Tips for using roasted vegetables:
• Toss with hot pasta, a little extra olive oil, sharp aged cheese.
• Arrange on dark greens and dress with maple mustard or honey mustard vinaigrette and a handful of toasted nuts.
• Stir into your favorite prepared soups or stews.
• Scatter over pizza or hot open-faced sandwiches.
• Best? Turn them into hash. Sometimes, we add a bit of ham, or turkey or (even better) bacon. These are terrific finished with fried or poached eggs. It takes but a minute to reheat the veggies in a heavy skillet so that they crisp up for an especially delicious casual dinner or special brunch.
Think of all those holiday festivities coming up, dream of all those leftovers, and think roasted vegetable hash.
Serves 8 to 10 (so plenty for leftover hash).
• 1 small whole acorn squash, peeled, halved, seeded and diced into 1/2- in. pieces
• 2 medium carrots, diced into 1/2-in. pieces
• 3 small beets, peeled and diced into 1/2-in. pieces
• 1 large parsnip, peeled and diced into 1/2-in. pieces
• 2 small Yukon Gold potatoes, diced into 1/2-in. pieces
• 2 tbsp. extra-virgin olive oil
• 1/2 tsp. coarse salt
Preheat oven to 400 degrees. Preheat 2 rimmed baking pans until hot, about 3 to 5 minutes.

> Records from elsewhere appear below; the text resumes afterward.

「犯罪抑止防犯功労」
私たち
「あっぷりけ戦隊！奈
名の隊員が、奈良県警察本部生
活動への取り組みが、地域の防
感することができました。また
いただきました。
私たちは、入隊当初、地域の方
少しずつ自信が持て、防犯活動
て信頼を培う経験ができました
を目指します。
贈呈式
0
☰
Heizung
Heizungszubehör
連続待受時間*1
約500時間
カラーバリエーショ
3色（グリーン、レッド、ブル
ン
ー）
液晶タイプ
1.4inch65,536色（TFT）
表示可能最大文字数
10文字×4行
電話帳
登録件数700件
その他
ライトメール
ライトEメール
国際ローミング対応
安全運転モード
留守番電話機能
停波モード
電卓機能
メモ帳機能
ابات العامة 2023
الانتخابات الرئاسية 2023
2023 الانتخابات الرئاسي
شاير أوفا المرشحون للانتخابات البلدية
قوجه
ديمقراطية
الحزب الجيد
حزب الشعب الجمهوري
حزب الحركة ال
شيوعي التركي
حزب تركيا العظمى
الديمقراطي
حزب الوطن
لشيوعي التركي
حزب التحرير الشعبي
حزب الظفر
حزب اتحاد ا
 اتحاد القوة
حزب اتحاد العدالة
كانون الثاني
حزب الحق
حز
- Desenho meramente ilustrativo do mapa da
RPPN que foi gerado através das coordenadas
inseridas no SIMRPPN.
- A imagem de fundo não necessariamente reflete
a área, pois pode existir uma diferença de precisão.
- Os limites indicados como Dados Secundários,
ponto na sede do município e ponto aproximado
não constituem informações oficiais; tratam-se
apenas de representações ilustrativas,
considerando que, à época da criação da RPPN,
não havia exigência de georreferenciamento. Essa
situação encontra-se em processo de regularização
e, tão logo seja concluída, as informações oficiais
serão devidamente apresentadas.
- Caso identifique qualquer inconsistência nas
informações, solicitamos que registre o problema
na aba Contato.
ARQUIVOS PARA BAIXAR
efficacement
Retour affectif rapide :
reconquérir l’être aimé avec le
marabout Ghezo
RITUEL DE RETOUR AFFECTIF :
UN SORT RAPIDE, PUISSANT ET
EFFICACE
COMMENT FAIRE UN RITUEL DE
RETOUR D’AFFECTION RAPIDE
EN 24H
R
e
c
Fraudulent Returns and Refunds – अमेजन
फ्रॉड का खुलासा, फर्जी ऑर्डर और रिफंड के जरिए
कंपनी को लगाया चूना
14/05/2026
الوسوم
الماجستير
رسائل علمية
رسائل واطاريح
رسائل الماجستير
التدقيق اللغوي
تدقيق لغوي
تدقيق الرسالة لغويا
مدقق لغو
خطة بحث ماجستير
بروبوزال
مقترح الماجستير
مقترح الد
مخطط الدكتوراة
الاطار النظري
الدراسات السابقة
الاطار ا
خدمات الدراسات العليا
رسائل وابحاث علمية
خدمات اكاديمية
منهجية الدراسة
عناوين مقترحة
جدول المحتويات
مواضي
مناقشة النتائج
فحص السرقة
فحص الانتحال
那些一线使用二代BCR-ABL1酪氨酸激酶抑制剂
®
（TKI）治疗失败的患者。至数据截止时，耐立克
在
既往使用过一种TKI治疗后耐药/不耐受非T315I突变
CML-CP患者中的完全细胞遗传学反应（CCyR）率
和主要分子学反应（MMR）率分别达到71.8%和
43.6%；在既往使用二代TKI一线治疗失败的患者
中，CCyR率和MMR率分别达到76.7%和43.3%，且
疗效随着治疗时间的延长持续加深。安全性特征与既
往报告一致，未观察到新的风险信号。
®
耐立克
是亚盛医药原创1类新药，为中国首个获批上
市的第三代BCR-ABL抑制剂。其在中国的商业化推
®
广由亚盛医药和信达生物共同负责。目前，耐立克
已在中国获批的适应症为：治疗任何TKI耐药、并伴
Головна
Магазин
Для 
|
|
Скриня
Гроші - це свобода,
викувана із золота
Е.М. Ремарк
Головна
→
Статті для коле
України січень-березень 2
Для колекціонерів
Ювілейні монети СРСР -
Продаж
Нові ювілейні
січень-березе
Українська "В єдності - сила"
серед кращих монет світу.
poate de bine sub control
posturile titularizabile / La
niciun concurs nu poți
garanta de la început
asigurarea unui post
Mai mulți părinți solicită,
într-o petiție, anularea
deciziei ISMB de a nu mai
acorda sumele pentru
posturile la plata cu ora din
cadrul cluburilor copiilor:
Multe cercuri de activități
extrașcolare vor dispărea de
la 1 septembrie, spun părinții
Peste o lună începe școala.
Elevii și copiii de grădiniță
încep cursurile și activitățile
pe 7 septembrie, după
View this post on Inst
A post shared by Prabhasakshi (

Toss the vegetables with the oil and salt, and scatter over the preheated baking sheets. Roast in the oven, shaking the pan occasionally and turning it once, until the vegetables are golden and begin to brown, about 45 to 60 minutes.
Serve hot. Save leftover roasted vegetables, once they’ve cooled, in a covered container in the refrigerator.
Roasted Root Vegetable Hash
Note: Use any combination of roasted vegetables and add a little cooked bacon or sprinkle with shredded cheese for a more substantial dish. From Beth Dooley.
• 1 tbsp. olive oil
• 2 to 3 c. mixed roasted vegetables
• 1 tsp. fresh thyme
• 1 tbsp. butter
• 4 eggs
Set a medium heavy skillet over medium heat and warm the oil. Add the vegetables and fresh thyme, and stir to heat through and crisp, about 3 to 5 minutes. Arrange on a serving platter or individual plates.
Set a separate skillet over medium heat, melt the butter and swirl it to coat the pan. Crack the eggs into the skillet, cover and cook until the yolk is just set, about 1 to 3 minutes. Remove the lid. Using a spatula, carefully transfer the eggs to the hash. Serve hot.